That they were hijacked in the first and second centuries by the Literalists is blindingly obvious. You asked yourself: where did all the Essenes and Therapeuts go? If I was one of them, I would have buggered off to India and let Iranaeus and his crew get on with it.
But as you can see, the Nazarenes were around before the first century, and their gospel was the Gospel of Thomas.
Anyway, you asked me about the term Christ, and I promised you an answer.
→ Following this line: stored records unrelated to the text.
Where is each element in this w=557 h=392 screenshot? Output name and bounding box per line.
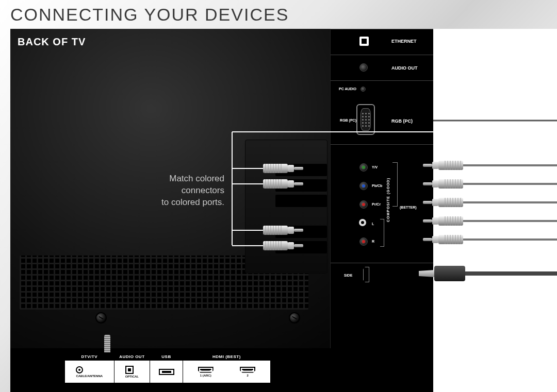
pbcb-jack	[359, 182, 368, 190]
l-label: L	[372, 222, 374, 226]
page-header: CONNECTING YOUR DEVICES	[0, 0, 557, 29]
ethernet-icon	[359, 37, 369, 46]
audio-out-cell: AUDIO OUT OPTICAL	[114, 353, 151, 383]
rca-plug	[263, 178, 303, 190]
rgb-pc-row: RGB (PC) RGB (PC)	[331, 98, 434, 144]
ethernet-label: ETHERNET	[391, 39, 417, 44]
composite-good-label: COMPOSITE (GOOD)	[386, 176, 390, 222]
rca-plug	[423, 215, 463, 227]
audio-out-row: AUDIO OUT	[331, 55, 434, 80]
rgb-pc-left-label: RGB (PC)	[335, 118, 356, 122]
hdmi-port-icon	[240, 367, 255, 373]
optical-port-icon	[125, 366, 134, 374]
hdmi-1-label: 1 (ARC)	[198, 374, 214, 377]
screw-icon	[289, 312, 300, 323]
coax-port-icon	[76, 366, 83, 373]
hdmi-side-port	[363, 267, 369, 282]
bottom-port-bar: DTV/TV CABLE/ANTENNA AUDIO OUT OPTICAL U…	[64, 352, 271, 383]
dtv-tv-cell: DTV/TV CABLE/ANTENNA	[65, 353, 114, 383]
bracket-icon	[392, 162, 398, 207]
pbcb-label: Pb/Cb	[372, 184, 382, 188]
rca-plug	[423, 197, 463, 208]
pc-audio-row: PC AUDIO	[331, 80, 434, 98]
pc-audio-jack	[361, 87, 366, 92]
rca-plug	[263, 240, 303, 251]
rca-plug	[423, 160, 463, 171]
instruction-text: Match colored connectors to colored port…	[126, 173, 224, 209]
hdmi-2-label: 2	[240, 374, 255, 377]
r-jack	[359, 237, 368, 246]
cable-antenna-label: CABLE/ANTENNA	[76, 374, 103, 378]
prcr-label: Pr/Cr	[372, 202, 381, 206]
l-jack	[359, 219, 366, 226]
rca-plug	[263, 225, 303, 236]
optical-label: OPTICAL	[125, 375, 139, 378]
usb-cell: USB	[150, 353, 183, 383]
ethernet-row: ETHERNET	[331, 29, 434, 55]
audio-out-header: AUDIO OUT	[114, 353, 150, 361]
component-row: Y/V Pb/Cb Pr/Cr L R COMPOSITE (GOOD) (BE…	[331, 144, 434, 263]
hdmi-best-header: HDMI (BEST)	[183, 353, 270, 361]
audio-out-jack	[359, 63, 368, 72]
tv-back-panel: BACK OF TV Match colored connectors to c…	[10, 29, 557, 392]
coax-connector-icon	[104, 335, 110, 352]
r-label: R	[372, 240, 374, 243]
usb-header: USB	[150, 353, 183, 361]
hdmi-port-icon	[198, 367, 214, 373]
screw-icon	[95, 312, 107, 323]
rgb-pc-right-label: RGB (PC)	[391, 118, 413, 124]
composite-panel-left	[245, 140, 327, 274]
instruction-line: to colored ports.	[126, 197, 224, 209]
hdmi-side-label: SIDE	[344, 274, 352, 277]
pc-audio-label: PC AUDIO	[335, 87, 356, 91]
rca-plug	[263, 163, 303, 174]
bracket-icon	[380, 219, 384, 247]
vga-port	[356, 104, 375, 135]
side-port-strip: ETHERNET AUDIO OUT PC AUDIO RGB (PC) RGB…	[330, 29, 433, 348]
hdmi-plug	[419, 266, 465, 281]
yv-label: Y/V	[372, 165, 378, 169]
instruction-line: Match colored	[126, 173, 224, 185]
external-cable-area	[433, 29, 557, 392]
instruction-line: connectors	[126, 185, 224, 197]
rca-plug	[423, 178, 463, 190]
dtv-tv-header: DTV/TV	[65, 353, 114, 361]
usb-port-icon	[159, 369, 174, 375]
rca-plug	[423, 234, 463, 245]
rca-slot	[275, 195, 327, 207]
better-label: (BETTER)	[400, 206, 417, 209]
audio-out-label: AUDIO OUT	[391, 65, 418, 71]
hdmi-cell: HDMI (BEST) 1 (ARC) 2	[183, 353, 270, 383]
hdmi-side-row: SIDE	[331, 263, 434, 288]
yv-jack	[359, 163, 368, 172]
prcr-jack	[359, 200, 368, 209]
page-title: CONNECTING YOUR DEVICES	[10, 5, 289, 25]
panel-subtitle: BACK OF TV	[18, 36, 86, 48]
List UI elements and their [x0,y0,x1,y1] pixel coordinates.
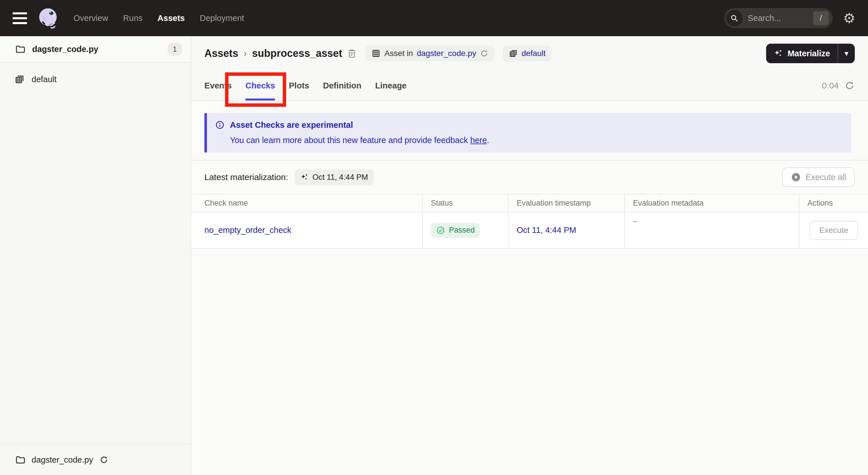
banner-title: Asset Checks are experimental [230,120,353,130]
refresh-icon[interactable] [844,81,855,91]
status-badge: Passed [431,223,480,238]
sparkles-icon [774,49,783,58]
gear-icon[interactable]: ⚙ [843,11,856,25]
copy-asset-name-icon[interactable] [347,48,357,59]
materialize-button[interactable]: Materialize [766,43,838,63]
sidebar-item-group-default[interactable]: default [0,69,191,89]
materialize-dropdown-caret[interactable]: ▾ [838,43,855,63]
sidebar-footer: dagster_code.py [0,444,191,475]
group-tag-link[interactable]: default [522,49,546,58]
sparkles-icon [300,173,309,181]
primary-nav: Overview Runs Assets Deployment [73,13,244,23]
materialization-timestamp-text: Oct 11, 4:44 PM [313,173,368,182]
experimental-banner: Asset Checks are experimental You can le… [205,113,851,152]
nav-item-assets[interactable]: Assets [158,13,185,23]
banner-body: You can learn more about this new featur… [215,136,843,145]
hamburger-menu-icon[interactable] [12,12,27,24]
info-icon [215,120,225,130]
top-navbar: Overview Runs Assets Deployment / ⚙ [0,0,868,36]
folder-icon [15,44,25,54]
tab-checks[interactable]: Checks [245,71,275,100]
latest-materialization-bar: Latest materialization: Oct 11, 4:44 PM … [191,160,868,194]
dagster-logo[interactable] [36,6,60,30]
banner-feedback-link[interactable]: here [470,136,487,145]
evaluation-metadata-value: – [625,212,799,248]
execute-button[interactable]: Execute [809,221,858,240]
check-circle-icon [436,226,445,235]
nav-item-deployment[interactable]: Deployment [200,13,244,23]
column-header-evaluation-timestamp: Evaluation timestamp [508,194,625,212]
materialize-split-button: Materialize ▾ [766,43,855,63]
asset-group-icon [14,74,25,84]
table-header-row: Check name Status Evaluation timestamp E… [191,194,868,212]
table-row: no_empty_order_check Passed Oct 11, 4:44… [191,212,868,248]
execute-all-button[interactable]: Execute all [782,168,855,187]
breadcrumb: Assets › subprocess_asset Asset in dagst… [205,43,855,63]
asset-table-icon [371,49,381,58]
group-label: default [32,75,57,84]
app-root: Overview Runs Assets Deployment / ⚙ dags… [0,0,868,475]
column-header-actions: Actions [799,194,868,212]
refresh-icon[interactable] [480,49,489,58]
refresh-timer: 0:04 [822,81,855,91]
evaluation-timestamp-link[interactable]: Oct 11, 4:44 PM [517,226,576,235]
tab-plots[interactable]: Plots [289,71,309,100]
folder-icon [15,455,25,465]
asset-location-tag: Asset in dagster_code.py [366,46,494,61]
group-tag: default [503,46,551,61]
sidebar-item-code-location[interactable]: dagster_code.py 1 [0,36,191,63]
check-name-link[interactable]: no_empty_order_check [205,226,291,235]
breadcrumb-separator: › [243,48,247,59]
page-title: subprocess_asset [252,48,342,59]
tab-definition[interactable]: Definition [323,71,361,100]
asset-group-icon [508,49,518,58]
materialize-label: Materialize [787,49,830,58]
column-header-status: Status [423,194,508,212]
play-circle-icon [791,172,801,182]
asset-tag-code-location-link[interactable]: dagster_code.py [417,49,476,58]
execute-all-label: Execute all [805,173,846,182]
asset-tabs: Events Checks Plots Definition Lineage 0… [205,71,855,100]
column-header-evaluation-metadata: Evaluation metadata [625,194,799,212]
search-input[interactable] [743,13,813,23]
reload-icon[interactable] [99,455,108,464]
tab-lineage[interactable]: Lineage [375,71,407,100]
main-content: Assets › subprocess_asset Asset in dagst… [191,36,868,475]
asset-tag-prefix: Asset in [384,49,413,58]
latest-materialization-timestamp[interactable]: Oct 11, 4:44 PM [294,170,374,185]
code-location-label: dagster_code.py [32,44,98,54]
footer-code-location-label: dagster_code.py [32,455,93,465]
banner-body-suffix: . [487,136,489,145]
tab-events[interactable]: Events [205,71,231,100]
status-label: Passed [449,226,475,235]
checks-table: Check name Status Evaluation timestamp E… [191,194,868,249]
nav-item-runs[interactable]: Runs [123,13,143,23]
refresh-countdown: 0:04 [822,81,839,90]
search-shortcut-key: / [813,11,829,25]
asset-count-badge: 1 [167,43,182,56]
banner-body-text: You can learn more about this new featur… [230,136,470,145]
column-header-check-name: Check name [191,194,423,212]
nav-item-overview[interactable]: Overview [73,13,108,23]
breadcrumb-assets-link[interactable]: Assets [205,48,238,59]
global-search[interactable]: / [724,8,833,28]
asset-sidebar: dagster_code.py 1 default dagster_code.p… [0,36,191,475]
asset-header: Assets › subprocess_asset Asset in dagst… [191,36,868,101]
search-icon [726,10,743,26]
latest-materialization-label: Latest materialization: [205,172,288,182]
Here it is:
http://en.wikipedia.org/wiki/Christ
Therefore, the anointed one in Greek is Christ or Khristos, and in Hebrew a word that sounds like Messiah.Christ is the English term for the Greek Χριστός (Khristós) meaning "the anointed".[1] In the (Greek) Septuagint version of the Old Testament, Khristós was used to translate the Hebrew מָשִׁיחַ (Mašíaḥ,) (Messiah), meaning "[one who is] anointed.
The anointed one as the centre of worship goes back to the Rig-veda, when the priest at the ceremony is anointed in proxy for Agni-deva.
The anointed one appears in Egyptian mythology as Horus who is anointed and referred to as KRST.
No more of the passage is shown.